Fischer: Davon kann man nicht sprechen. Schon allein deswegen, weil jeder Versicherer seine eigenen Schwerpunkte hat und pflegt.

Schneider: Das gilt zum Beispiel für die Berufsgruppen, unseren Analysen zufolge ist kein Versicherer über alle Berufsgruppen hinweg top.

Fischer: In der Tat liegen bei der Tarifierung häufig sehr ausgeprägte Erfahrungen mit einzelnen Berufsgruppen zugrunde.

finanzwelt: Reden wir über Alternativen zur BU-Absicherung. Noch vor wenigen Jahren sahen Makler sie eher als Nischenprodukte an, und plötzlich sind sie ganz groß im Kommen. Können wir bereits von einem Run auf solche Produkte sprechen?

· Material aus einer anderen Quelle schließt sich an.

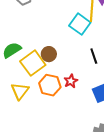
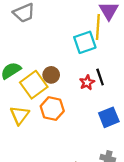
cyan square: (80, 24) -> (85, 42), turned 35
red star: (71, 81) -> (87, 83), moved

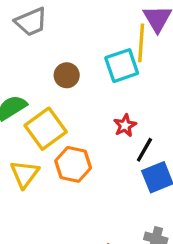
brown circle: (51, 75) -> (67, 75), moved
black line: (100, 77) -> (144, 150), moved, turned 49

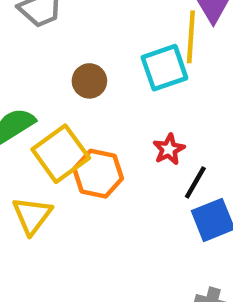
orange hexagon: (73, 164) -> (98, 174), moved

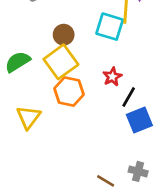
cyan square: (164, 68) -> (110, 27), turned 36
yellow square: (61, 154) -> (61, 62), moved

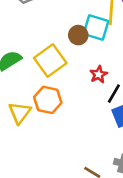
brown circle: (64, 35) -> (78, 35), moved
orange hexagon: (69, 92) -> (48, 100), moved

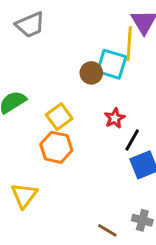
yellow square: (50, 61) -> (59, 117), moved, size x0.7
yellow triangle: (20, 113) -> (24, 195), moved

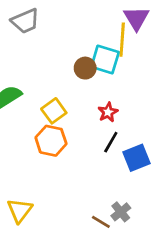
black line: (132, 140) -> (111, 142), moved
yellow triangle: (24, 195) -> (20, 210), moved
gray cross: (142, 220) -> (121, 212), moved, turned 36

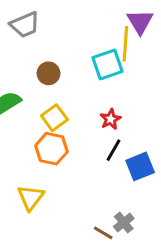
cyan square: (105, 60) -> (108, 64), turned -36
brown circle: (85, 68) -> (48, 73), moved
yellow triangle: (20, 210) -> (31, 197), moved

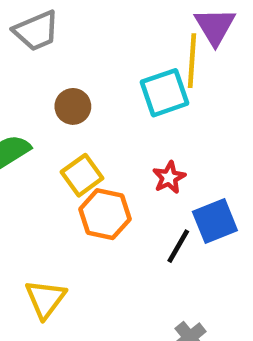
orange hexagon: (51, 149) -> (105, 214), moved
black line: (113, 150) -> (178, 246), moved
blue square: (140, 166) -> (215, 221), moved

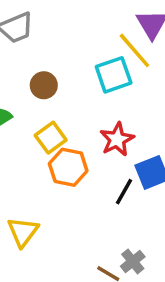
yellow line: (192, 61) -> (134, 50), turned -45
red star: (169, 177) -> (117, 139), size x1.4

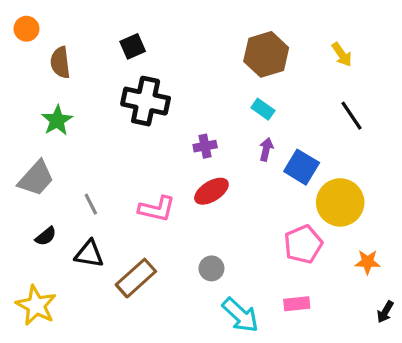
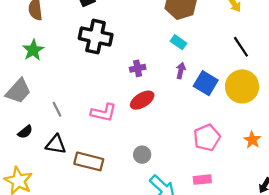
yellow circle: (340, 202) -> (242, 86), moved
orange star: (368, 262) -> (252, 140), moved, turned 30
brown rectangle: (136, 278) -> (89, 161), turned 56

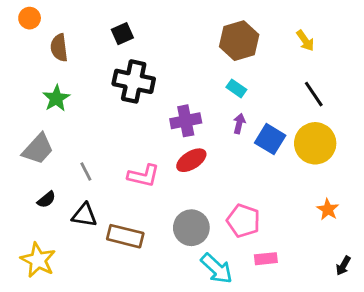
purple cross: (138, 68) -> (186, 121), size x1.5
pink pentagon: (207, 138) -> (243, 221), moved, turned -30
gray circle: (142, 155) -> (191, 228), size x1.6

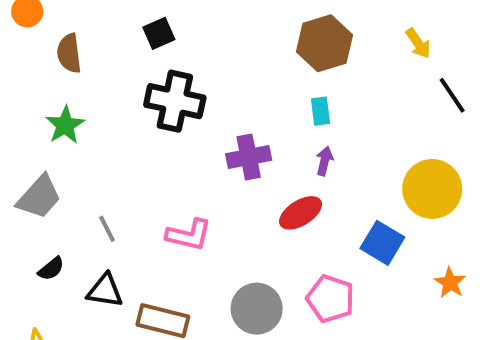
cyan rectangle: (236, 88) -> (320, 111), turned 48
black line: (314, 94) -> (452, 95), moved
blue square: (270, 139) -> (382, 243), moved
red ellipse: (191, 160) -> (301, 213), moved

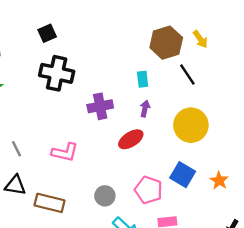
brown hexagon: (324, 43) -> (166, 43), moved
black line: (452, 95) -> (187, 74), moved
yellow circle: (432, 189) -> (191, 125), moved
blue square: (382, 243) -> (183, 175), moved
gray circle: (257, 309) -> (105, 196), size x0.7

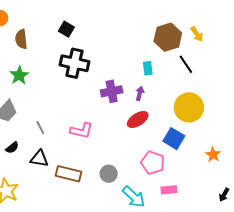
black square: (47, 33) -> (66, 29), turned -35
purple arrow: (145, 109) -> (140, 93), moved
blue square: (183, 175) -> (174, 139), moved
gray circle: (105, 196) -> (109, 174), moved

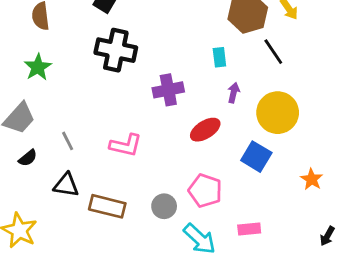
purple arrow: (140, 93) -> (234, 93), moved
black semicircle: (12, 148) -> (28, 158), moved
pink pentagon: (153, 163) -> (205, 191), moved

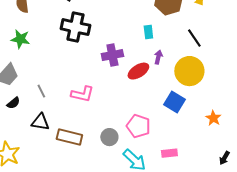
black line: (273, 52) -> (194, 38), moved
green star: (38, 67) -> (20, 39), turned -30
red ellipse: (205, 130) -> (138, 71), moved

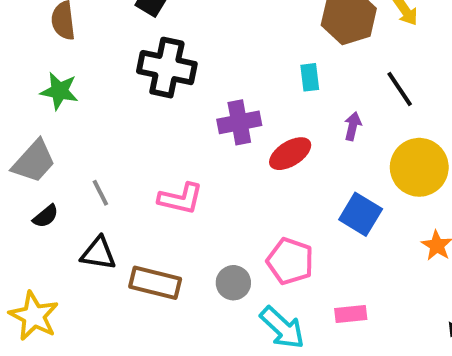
purple arrow: (158, 57) -> (353, 126), moved
yellow circle: (189, 71) -> (419, 167), moved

Fischer: Das nicht gerade, die Akzeptanz steigt aber zweifelsohne – und das ist auch gut so. Deshalb führt an bedarfsgerechter Beratung kein Weg vorbei.

Schneider: Über den Daumen sind in den vergangenen vier oder fünf Jahren rund 20 Versicherer mit Alternativen an den Markt gegangen. Deswegen nehmen die Makler diese Entwicklung mehr und mehr wahr, natürlich auch getrieben vom Bedarf und der Beitragsspreizung in BU.

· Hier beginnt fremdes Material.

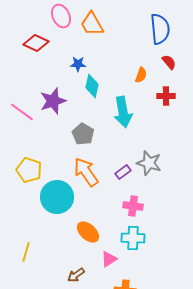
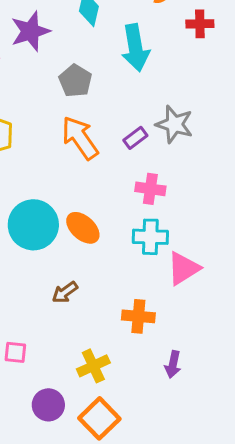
cyan circle: (57, 197) -> (33, 225), moved
pink triangle: (109, 259) -> (183, 268), moved, size x1.4

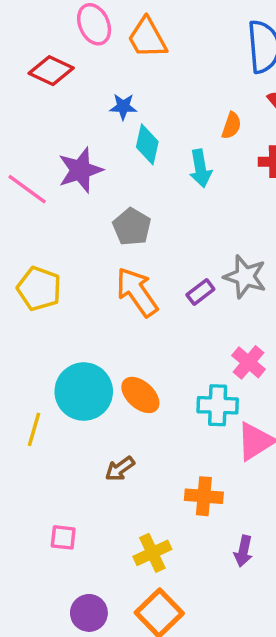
cyan arrow: (135, 48) -> (200, 168), moved, size x0.7
pink cross: (150, 189) -> (249, 362), moved, turned 32
purple circle: (48, 405) -> (89, 613), moved

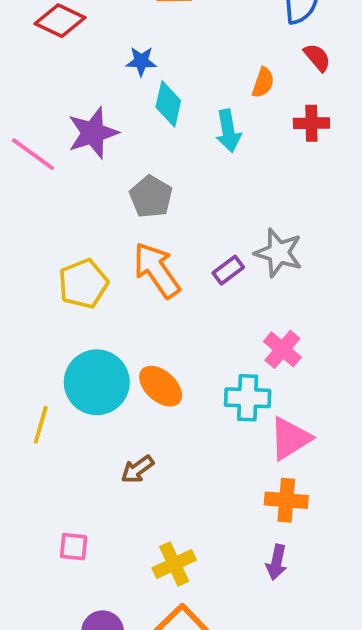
yellow pentagon: (39, 289) -> (83, 284), moved, turned 30
orange cross: (204, 496) -> (286, 500), moved

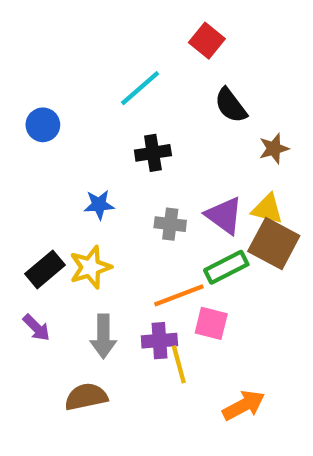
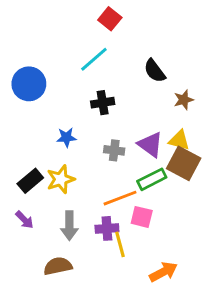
red square: (207, 41) -> (110, 19), moved
blue circle: (43, 125) -> (29, 84), size x1.5

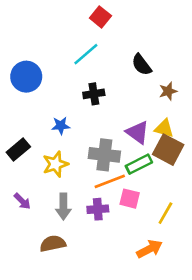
gray cross: (114, 150) -> (104, 155), moved, size x1.6
black rectangle: (30, 181) -> (18, 150), moved
yellow line: (120, 244) -> (165, 213), moved, turned 45

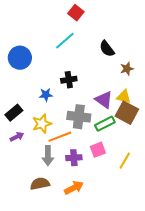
black cross: (94, 94) -> (69, 80), moved
orange line: (110, 181) -> (60, 137), moved
pink square: (130, 199) -> (98, 150), turned -35
purple arrow: (22, 201) -> (17, 137), moved, turned -72
orange arrow: (149, 249) -> (74, 188), moved

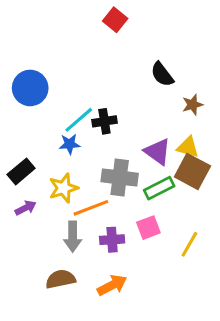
cyan line: (65, 41) -> (79, 120), moved

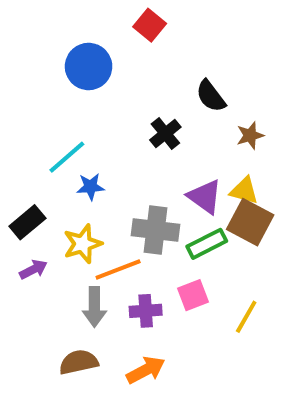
blue circle: (30, 88) -> (89, 66), moved
cyan line: (79, 120) -> (67, 157), moved
black cross: (104, 121) -> (165, 133), moved, turned -30

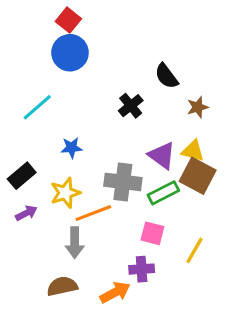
red square: (150, 25) -> (68, 20), moved
cyan line: (67, 157) -> (37, 107), moved
pink square: (193, 295) -> (152, 233), turned 35
purple cross: (146, 311) -> (142, 269), moved

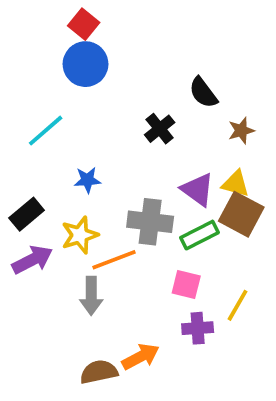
purple arrow: (26, 213) -> (32, 260), size x1.5
purple cross: (142, 269) -> (198, 328), moved
brown semicircle: (62, 286) -> (99, 372), moved

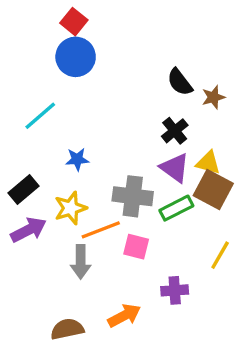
black cross: (160, 129) -> (175, 131), moved
brown star: (241, 131) -> (213, 97), moved
pink square: (186, 284) -> (136, 247), moved
yellow line: (237, 305) -> (220, 255), moved
brown semicircle: (99, 372) -> (67, 329), moved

finanzwelt: Nun, die Dread Disease Versicherung gibt es ja schon ein paar Jahre länger.

Fischer: Sie ist meiner Ansicht nach keine wirkliche Alternative zur BU. Ich sehe sie als Ergänzung, weil sie eine Einmalzahlung ermöglicht. Meine Präferenz bei den Alternativen ist aufgrund der Leistung auf Rentenbasis die funktionale Invaliditätsversicherung, die neben Invalidität auch bei Verlust von Grundfähigkeiten, im Pflegefall oder bei Auftreten bestimmter schwerer Krankheiten leistet.

Schneider: Auch bei den Versicherern wird dieses Produkt immer beliebter, mittlerweile haben wir etwa 16 Anbieter mit jeweils zwei bis vier Tarifen – entweder nach Art der Schaden- oder nach Art der Lebensversicherung. Das Modell ist ja auch am nächsten dran an BU, alleine schon wegen der Rentenleistungen. Das Leistungsspektrum ist sowieso deutlich umfangreicher als bei der Grundfähigkeitenversicherung. Allerdings gibt es einen Nachteil: Anders als in der Berufsunfähigkeitsversicherung sind psychische Erkrankungen nur sehr eingeschränkt oder überhaupt nicht mitversichert. Und gerade dies ist mittlerweile die BU-Ursache Nummer eins.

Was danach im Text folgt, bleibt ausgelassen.